It must have been one of the first few classes of my college macroeconomics course when we learned the term, “opportunity cost.” Simply put, opportunity cost is the alternative benefits you give up by making a choice. For example, this tension is felt when scrolling through the myriad options on Netflix each night. We want to make the most enjoyable choice with our limited amount of time. The fundamental question is, “What am giving up for what I am getting?” On nights when Amber and I have an unusually limited amount of time, we will likely go to an old faithful like “The Office” or “Modern Family.” But on weekend nights, when we have more time on our hands, we will often sample several new films before eventually (hopefully) finding that diamond in the rough.
In the stock market, opportunity cost is the loss you incur on other investments by choosing a different one. As you know, there are many types of companies one can buy. For the sake of simplification, I will stick with two key types: growth and value. Growth companies tend to offer much of their upside in the form of potential profits and growth, in the future. Value companies, however, tend to offer more of their upside through dividends that come from profits being made today.
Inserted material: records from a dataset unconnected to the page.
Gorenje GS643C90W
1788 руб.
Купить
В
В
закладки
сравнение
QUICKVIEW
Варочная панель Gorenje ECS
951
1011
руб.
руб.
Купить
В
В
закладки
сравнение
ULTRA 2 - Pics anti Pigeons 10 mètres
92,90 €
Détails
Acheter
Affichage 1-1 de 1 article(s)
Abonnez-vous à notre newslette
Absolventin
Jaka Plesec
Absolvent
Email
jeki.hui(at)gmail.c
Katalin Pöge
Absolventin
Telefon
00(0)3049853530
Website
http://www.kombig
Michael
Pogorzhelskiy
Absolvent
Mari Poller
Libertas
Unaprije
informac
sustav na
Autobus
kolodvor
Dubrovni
Economists have determined a formula that takes present actual and future potential profits into consideration when determining a company’s current value. If the present and the future are both taken into consideration when determining the current value of a company, opportunity cost becomes much easier to calculate. This formula, which is widely used by investors, relies heavily on interest rates for its calculation. This is especially important for companies who need to look out into the future for profitability, like many growth companies. The higher interest rates are, the less a company’s potential future profits are worth today, according to the formula.
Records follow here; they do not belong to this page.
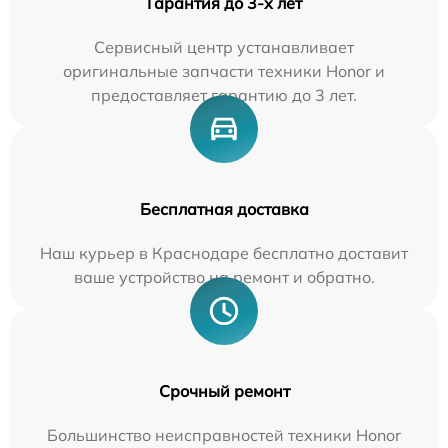
Гарантия до 3-х лет
Сервисный центр устанавливает
оригинальные запчасти техники Honor и
предоставляет гарантию до 3 лет.
Бесплатная доставка
Наш курьер в Краснодаре бесплатно доставит
ваше устройство на ремонт и обратно.
Срочный ремонт
Большинство неисправностей техники Honor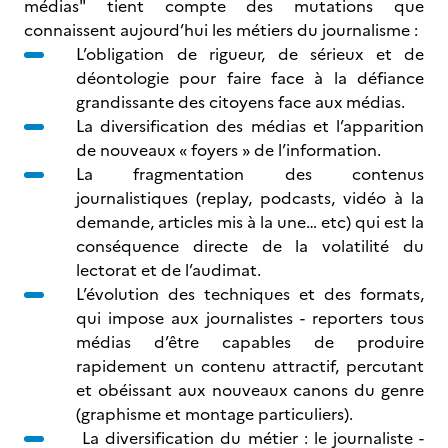
médias" tient compte des mutations que
connaissent aujourd’hui les métiers du journalisme :
L’obligation de rigueur, de sérieux et de
déontologie pour faire face à la défiance
grandissante des citoyens face aux médias.
La diversification des médias et l’apparition
de nouveaux « foyers » de l’information.
La fragmentation des contenus
journalistiques (replay, podcasts, vidéo à la
demande, articles mis à la une… etc) qui est la
conséquence directe de la volatilité du
lectorat et de l’audimat.
L’évolution des techniques et des formats,
qui impose aux journalistes - reporters tous
médias d’être capables de produire
rapidement un contenu attractif, percutant
et obéissant aux nouveaux canons du genre
(graphisme et montage particuliers).
La diversification du métier : le journaliste -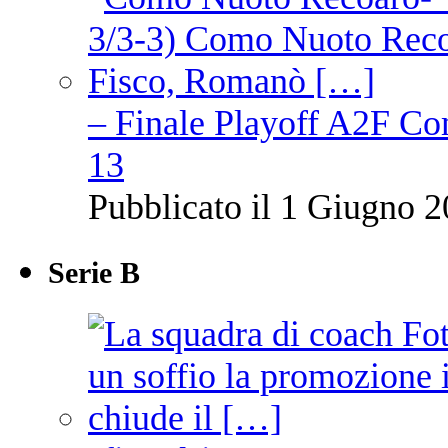
– Finale Playoff A2F C
13
Pubblicato il 1 Giugno 2
Serie B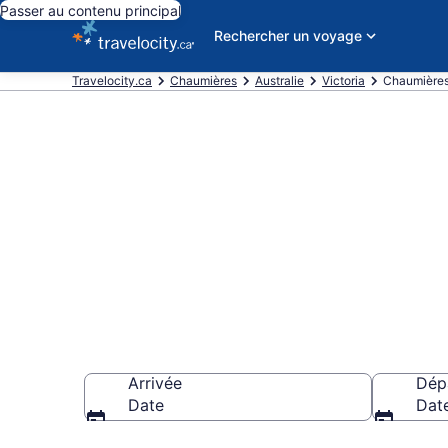
Passer au contenu principal
Rechercher un voyage
Travelocity.ca
Chaumières
Australie
Victoria
Chaumières
Nos meilleurs
South
Arrivée
Dép
Date
Dat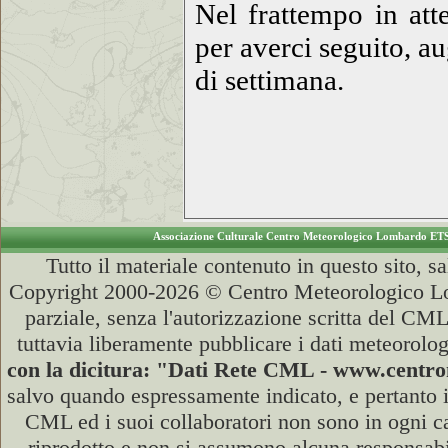
Nel frattempo in att
per averci seguito, 
di settimana.
Associazione Culturale Centro Meteorologico Lombardo ET
Tutto il materiale contenuto in questo sito, s
Copyright 2000-2026 © Centro Meteorologico Lo
parziale, senza l'autorizzazione scritta del CML
tuttavia liberamente pubblicare i dati meteorolog
con la dicitura: "Dati Rete CML - www.cent
salvo quando espressamente indicato, e pertanto i
CML ed i suoi collaboratori non sono in ogni cas
riprodotto e non si assumono alcuna responsabili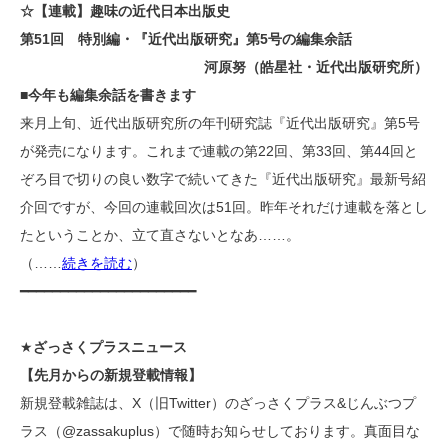
☆【連載】趣味の近代日本出版史
第51回 特別編・『近代出版研究』第5号の編集余話
河原努（皓星社・近代出版研究所）
■今年も編集余話を書きます
来月上旬、近代出版研究所の年刊研究誌『近代出版研究』第5号
が発売になります。これまで連載の第22回、第33回、第44回と
ぞろ目で切りの良い数字で続いてきた『近代出版研究』最新号紹
介回ですが、今回の連載回次は51回。昨年それだけ連載を落とし
たということか、立て直さないとなあ……。
（……
続きを読む
）
━━━━━━━━━━━━━━━━━━━━━━
★
ざっさくプラスニュース
【先月からの新規登載情報】
新規登載雑誌は、X（旧Twitter）のざっさくプラス&じんぶつプ
ラス（@zassakuplus）で随時お知らせしております。真面目な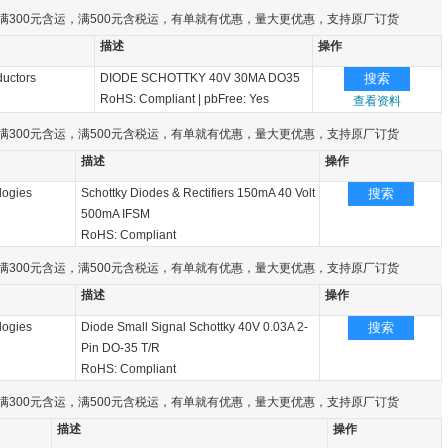
满300元含运，满500元含税运，有单就有优惠，量大更优惠，支持原厂订货
描述
操作
uctors
DIODE SCHOTTKY 40V 30MA DO35
搜索
RoHS: Compliant
|
pbFree: Yes
查看资料
满300元含运，满500元含税运，有单就有优惠，量大更优惠，支持原厂订货
描述
操作
logies
Schottky Diodes & Rectifiers 150mA 40 Volt
搜索
500mA IFSM
RoHS: Compliant
满300元含运，满500元含税运，有单就有优惠，量大更优惠，支持原厂订货
描述
操作
logies
Diode Small Signal Schottky 40V 0.03A 2-
搜索
Pin DO-35 T/R
RoHS: Compliant
满300元含运，满500元含税运，有单就有优惠，量大更优惠，支持原厂订货
描述
操作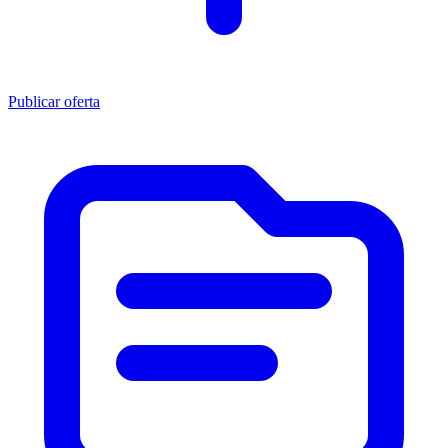
Publicar oferta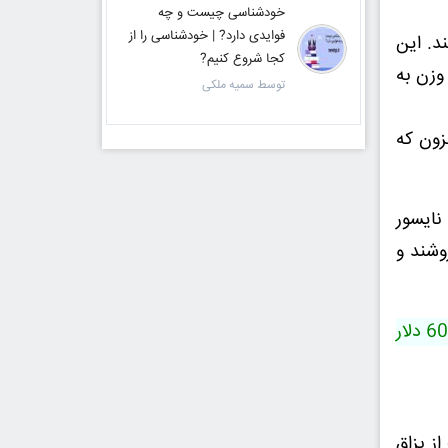
خودشناسی چیست و چه
فوایدی دارد? | خودشناسی را از
د. این
کجا شروع کنیم?
وزن به
توسط سمیه ملکی
زون که
نایسور
وشند و
ترشح حلزون یکی از گران ترین مواد اولیه در صنعت آرایشی و بهداشتی مدرن است و قیمت آن در بازار بین 20 تا 60 دلار
ز بزاق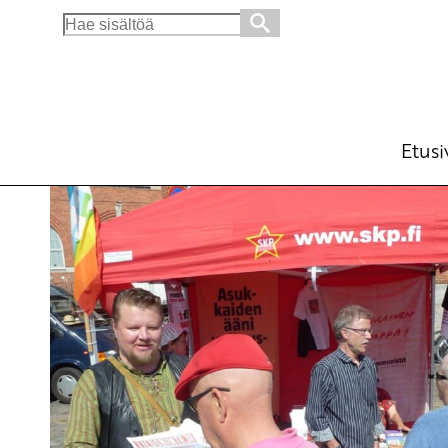
Search
for:
Budjettiesitys heikentää kuntien palveluja
Ajankohtaista
5.9.2012 - 11:53
SKP:n 
(Muokattu 6.11.2025 - 13:39)
Etusi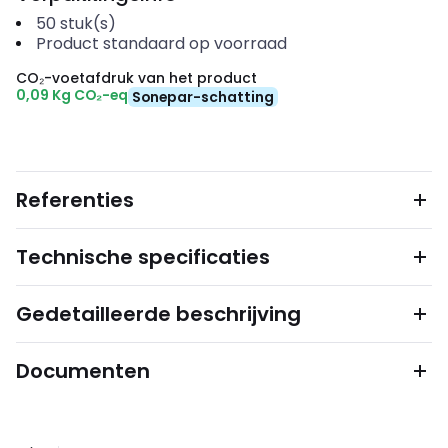
50
stuk(s)
Product standaard op voorraad
CO₂-voetafdruk van het product
0,09 Kg CO₂-eq
Sonepar-schatting
Referenties
Technische specificaties
Gedetailleerde beschrijving
Documenten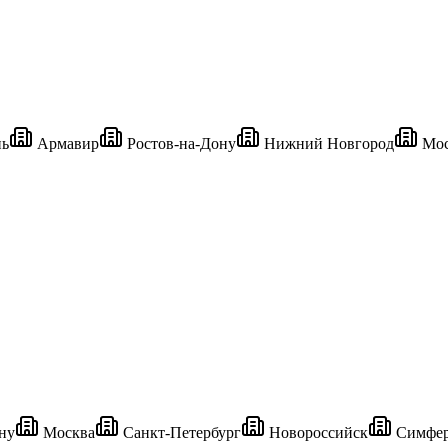
ь
Армавир
Ростов-на-Дону
Нижний Новгород
Мос
ну
Москва
Санкт-Петербург
Новороссийск
Симфер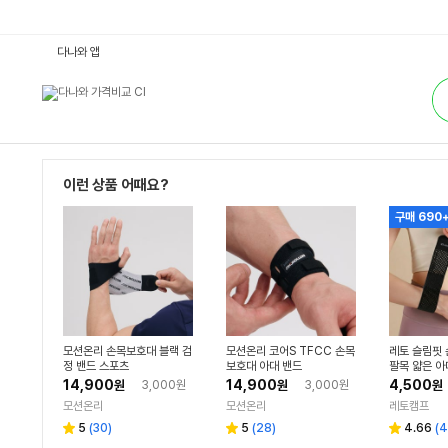
손
다나와 앱
목
밴
통
드
합
:
검
다
색
나
와
가
격
비
이런 상품 어때요?
교
구매 690
모션온리 손목보호대 블랙 검
모션온리 코어S TFCC 손목
레토 슬림핏
정 밴드 스포츠
보호대 아대 밴드
팔목 얇은 아
B07
14,900
14,900
4,500
원
3,000원
원
3,000원
원
모션온리
모션온리
레토캠프
리
리
리
5
(
30
)
5
(
28
)
4.66
(
4
별
별
별
뷰
뷰
뷰
점
점
점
Simply put, as interest rates rise, investors tend to be less willing to look out to the future for their returns. It is important to note that interest rates, which have been on a somewhat steady decline since 1981, reached crisis era historic lows in 2021. The Federal Reserve has signaled that they are likely to raise interest rates throughout 2022 and even into 2023. Over the last few months we have already seen how just the anticipation of rising interest rates, the present value formula, and opportunity cost have shifted investor portfolio balances toward more value-oriented holdings; companies with profits today.* While it is important to stay diversified, we anticipate that this changing of sentiment from growth to value will continue as interest rates ascend.